Mas eu estava feliz, muito mesmo. Queria que vovó Yame visse a nossa família sendo uma família de verdade. Que se orgulhase de mim e deles também. E bom, foi um pouco difícil convencer o doutor a permitir a entrada de todos nós de uma vez só apesar de eu ter sido a primeira a ver minha avó deitada naquela cama com o olhar fixo num ponto qualquer da janela com as cortinas abertas.

Vovó Yame estava um pouco pálida, coberta até a barriga com os lençóis brancos do hospital e excepcionalmente calma, talvez pelos cateteres que lhe passavam sangue e soro na mão direita desta vez.
Quando eu abri mais a porta ela virou com um pouco de dificuldade a cabeça, mas não parecia ruim, pelo contrário, parecia melhor do que a última vez que aqui estivera.

“Evitem muito contato” Disse o profissional antes que nos cedesse a entrada.

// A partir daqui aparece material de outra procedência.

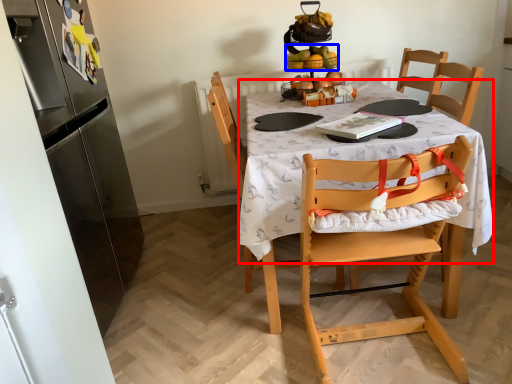 Question: Which of the following is the farthest to the observer, round table (highlighted by a red box) or fruit (highlighted by a blue box)?

Choices:
 (A) round table
 (B) fruit

Answer: (B) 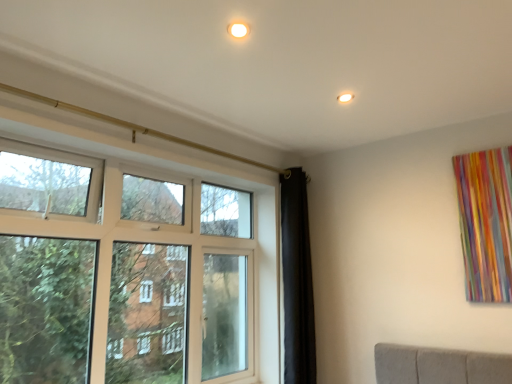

Eu respeitei isso, portanto apenas peguei na sua mão livre de agulha e encostei na testa pedindo a sua benção.
Minha avó abriu um pequeno sorriso para mim, mas olhava por cima do meu ombro antes de me encarar de fato, interrogativa.

— Onde estão os outros, Igith?

Eu não respondo de primeira, antes olho por cima do ombro também e observo a porta ser empurrada com delicadeza para dentro, revelando expressões suaves e felizes de cada um que entrava no quarto âmplo. Sorrio com o leve aperto da mão da minha avó na minha e posso apostar que ela está entendendo tudo, vovó Yame é boa em compreender as coisas, muito diferente de mim.

Quando volto a olhá-la, ela está me perguntando “finalmente?” apenas com o olhar, o que faz o meu sorriso se alargar ainda mais em resposta.

— Meu Deus, finalmente tomaram vergonha na cara e decidiram se acertar? É que estou sentindo um cheirinho de harmonia emanando de vocês!

A voz dela está um pouco rouca, mas não impediu que déssemos leves risadas antes que eu confirme sem deixar de sorrir.

— É o que parece, e foi tudo graças a ele — aponto com o polegar na direção de Querin recostado na parede ao lado da janela, depois me volto um pouco para ele e tem a sombra de um leve sorriso desenhada nos lábios dele. — E te garanto que o gosto não é de todo ruim.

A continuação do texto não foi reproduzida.